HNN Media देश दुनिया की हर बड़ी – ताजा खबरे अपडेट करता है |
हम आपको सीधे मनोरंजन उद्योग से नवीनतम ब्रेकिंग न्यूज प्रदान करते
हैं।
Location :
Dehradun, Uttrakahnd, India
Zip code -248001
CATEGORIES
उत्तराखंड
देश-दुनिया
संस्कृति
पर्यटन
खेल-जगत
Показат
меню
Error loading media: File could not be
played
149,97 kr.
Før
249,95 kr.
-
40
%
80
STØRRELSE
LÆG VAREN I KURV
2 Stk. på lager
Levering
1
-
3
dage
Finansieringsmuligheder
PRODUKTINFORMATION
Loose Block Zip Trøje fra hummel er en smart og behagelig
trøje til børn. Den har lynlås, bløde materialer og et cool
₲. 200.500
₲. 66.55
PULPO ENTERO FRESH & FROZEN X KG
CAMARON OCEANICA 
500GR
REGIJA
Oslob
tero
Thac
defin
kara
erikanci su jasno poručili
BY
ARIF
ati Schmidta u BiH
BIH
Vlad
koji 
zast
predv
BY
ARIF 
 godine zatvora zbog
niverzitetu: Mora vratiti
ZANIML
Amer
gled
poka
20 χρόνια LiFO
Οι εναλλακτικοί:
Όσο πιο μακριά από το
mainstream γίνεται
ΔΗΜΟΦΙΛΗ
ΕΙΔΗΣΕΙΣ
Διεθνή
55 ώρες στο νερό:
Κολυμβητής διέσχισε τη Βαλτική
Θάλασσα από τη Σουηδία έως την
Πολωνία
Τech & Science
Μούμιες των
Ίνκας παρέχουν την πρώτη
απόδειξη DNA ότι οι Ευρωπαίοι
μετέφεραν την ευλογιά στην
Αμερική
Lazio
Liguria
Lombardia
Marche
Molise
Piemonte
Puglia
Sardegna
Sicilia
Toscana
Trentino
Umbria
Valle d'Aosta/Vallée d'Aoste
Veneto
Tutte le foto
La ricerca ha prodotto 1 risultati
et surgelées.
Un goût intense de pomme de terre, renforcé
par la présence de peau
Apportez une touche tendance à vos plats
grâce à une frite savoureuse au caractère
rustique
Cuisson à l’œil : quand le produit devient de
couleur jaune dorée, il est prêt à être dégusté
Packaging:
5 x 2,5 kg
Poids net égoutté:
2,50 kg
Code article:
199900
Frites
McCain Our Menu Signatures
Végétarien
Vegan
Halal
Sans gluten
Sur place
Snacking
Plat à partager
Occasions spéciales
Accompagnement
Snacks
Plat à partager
::::
■ Action item
Transcribe all of the entries without altering anything.

■ The completed task
HNN Media देश दुनिया की हर बड़ी – ताजा खबरे अपडेट करता है |
हम आपको सीधे मनोरंजन उद्योग से नवीनतम ब्रेकिंग न्यूज प्रदान करते
हैं।
Location :
Dehradun, Uttrakahnd, India
Zip code -248001
CATEGORIES
उत्तराखंड
देश-दुनिया
संस्कृति
पर्यटन
खेल-जगत
Показат
меню
Error loading media: File could not be
played
149,97 kr.
Før
249,95 kr.
-
40
%
80
STØRRELSE
LÆG VAREN I KURV
2 Stk. på lager
Levering
1
-
3
dage
Finansieringsmuligheder
PRODUKTINFORMATION
Loose Block Zip Trøje fra hummel er en smart og behagelig
trøje til børn. Den har lynlås, bløde materialer og et cool
₲. 200.500
₲. 66.55
PULPO ENTERO FRESH & FROZEN X KG
CAMARON OCEANICA 
500GR
REGIJA
Oslob
tero
Thac
defin
kara
erikanci su jasno poručili
BY
ARIF
ati Schmidta u BiH
BIH
Vlad
koji 
zast
predv
BY
ARIF 
 godine zatvora zbog
niverzitetu: Mora vratiti
ZANIML
Amer
gled
poka
20 χρόνια LiFO
Οι εναλλακτικοί:
Όσο πιο μακριά από το
mainstream γίνεται
ΔΗΜΟΦΙΛΗ
ΕΙΔΗΣΕΙΣ
Διεθνή
55 ώρες στο νερό:
Κολυμβητής διέσχισε τη Βαλτική
Θάλασσα από τη Σουηδία έως την
Πολωνία
Τech & Science
Μούμιες των
Ίνκας παρέχουν την πρώτη
απόδειξη DNA ότι οι Ευρωπαίοι
μετέφεραν την ευλογιά στην
Αμερική
Lazio
Liguria
Lombardia
Marche
Molise
Piemonte
Puglia
Sardegna
Sicilia
Toscana
Trentino
Umbria
Valle d'Aosta/Vallée d'Aoste
Veneto
Tutte le foto
La ricerca ha prodotto 1 risultati
et surgelées.
Un goût intense de pomme de terre, renforcé
par la présence de peau
Apportez une touche tendance à vos plats
grâce à une frite savoureuse au caractère
rustique
Cuisson à l’œil : quand le produit devient de
couleur jaune dorée, il est prêt à être dégusté
Packaging:
5 x 2,5 kg
Poids net égoutté:
2,50 kg
Code article:
199900
Frites
McCain Our Menu Signatures
Végétarien
Vegan
Halal
Sans gluten
Sur place
Snacking
Plat à partager
Occasions spéciales
Accompagnement
Snacks
Plat à partager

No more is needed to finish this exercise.